Ce fut encore un homme qui sortit et s'éloigna rapidement: cette fois, c'était le maréchal de Damville.
Le moine ne le reconnut pas. Peut-être ne prêta-t-il qu'une attention médiocre à ce fait qu'un homme sortait de chez Alice... après l'autre!
Il repoussa la porte et entra dans le jardin. La vieille Laura qui avait escorté Henri n'était pas femme à s'effrayer. Au premier coup d'oeil, elle reconnut Panigarola.
—Silence! dit le moine en lui saisissant le bras.
Et, certain que la gouvernante ne tenterait rien contre lui, il pénétra dans la maison que venaient de quitter l'un après l'autre le comte de Marillac et Henri de Montmorency. Après le départ du maréchal, l'espionne écrasée de honte était tombée à genoux en s'écriant;—Qui donc viendra me relever dans cet abîme d'ignominie!
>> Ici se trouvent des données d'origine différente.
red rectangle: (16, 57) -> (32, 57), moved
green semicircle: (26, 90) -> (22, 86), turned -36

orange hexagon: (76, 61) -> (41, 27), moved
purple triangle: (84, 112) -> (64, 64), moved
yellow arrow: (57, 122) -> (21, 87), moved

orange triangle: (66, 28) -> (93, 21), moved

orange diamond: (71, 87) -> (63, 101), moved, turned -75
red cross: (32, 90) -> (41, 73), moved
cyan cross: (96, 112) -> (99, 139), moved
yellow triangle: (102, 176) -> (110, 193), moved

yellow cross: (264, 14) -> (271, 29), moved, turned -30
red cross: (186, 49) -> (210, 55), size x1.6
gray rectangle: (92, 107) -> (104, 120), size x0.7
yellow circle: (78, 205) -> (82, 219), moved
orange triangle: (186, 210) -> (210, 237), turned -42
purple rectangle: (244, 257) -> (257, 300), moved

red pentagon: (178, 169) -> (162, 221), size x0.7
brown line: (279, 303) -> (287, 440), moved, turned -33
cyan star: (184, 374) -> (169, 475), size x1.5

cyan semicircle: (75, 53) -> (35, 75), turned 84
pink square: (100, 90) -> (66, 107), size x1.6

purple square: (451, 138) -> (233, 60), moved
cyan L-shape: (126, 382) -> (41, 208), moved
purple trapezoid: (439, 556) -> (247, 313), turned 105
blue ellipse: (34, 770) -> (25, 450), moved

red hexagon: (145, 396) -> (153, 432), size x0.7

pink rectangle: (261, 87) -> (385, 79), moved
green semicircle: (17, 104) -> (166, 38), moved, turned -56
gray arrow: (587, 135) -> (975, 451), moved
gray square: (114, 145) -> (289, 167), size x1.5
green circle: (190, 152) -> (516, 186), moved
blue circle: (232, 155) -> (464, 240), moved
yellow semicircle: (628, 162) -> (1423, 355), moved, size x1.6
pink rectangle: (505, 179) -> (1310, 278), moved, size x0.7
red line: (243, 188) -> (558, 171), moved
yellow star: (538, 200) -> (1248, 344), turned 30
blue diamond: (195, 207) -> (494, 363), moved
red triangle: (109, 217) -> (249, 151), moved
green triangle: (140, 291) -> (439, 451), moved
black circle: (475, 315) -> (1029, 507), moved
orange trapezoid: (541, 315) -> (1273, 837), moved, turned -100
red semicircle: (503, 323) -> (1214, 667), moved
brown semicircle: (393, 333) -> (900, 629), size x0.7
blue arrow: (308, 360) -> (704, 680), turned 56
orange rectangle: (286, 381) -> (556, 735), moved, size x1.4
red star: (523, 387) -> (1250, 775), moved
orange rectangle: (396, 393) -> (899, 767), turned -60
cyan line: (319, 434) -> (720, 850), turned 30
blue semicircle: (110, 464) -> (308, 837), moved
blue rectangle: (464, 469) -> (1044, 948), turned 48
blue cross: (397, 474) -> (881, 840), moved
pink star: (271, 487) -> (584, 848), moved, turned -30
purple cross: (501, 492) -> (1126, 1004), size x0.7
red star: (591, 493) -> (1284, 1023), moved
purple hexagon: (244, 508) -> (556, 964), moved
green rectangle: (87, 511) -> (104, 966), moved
Ces paroles désespérées, Panigarola les entendit, les recueillit avidement, et il répondit:
—Moi!...
Alice s'était relevée d'un bond, stupéfaite, épouvantée de cette apparition inattendue. A l'instant même, elle reconnut le marquis de Pani-Garola, son premier amant. Sa première pensée fut que le moine avait réfléchi depuis la scène de la confession, qu'il s'était repenti, qu'il avait eu pitié d'elle, peut-être!... qu'il avait arraché à Catherine de Médicis la terrible lettre accusatrice!... qu'il lui rapportait cette lettre!...
Elle dompta son émotion, força sa physionomie à s'éclairer d'un sourire et, très doucement, elle dit:
—Vous, Clément... vous ici... Vous avez entendu ce que je disais, n'est-ce pas?... Vous avez compris le désespoir qui me torture...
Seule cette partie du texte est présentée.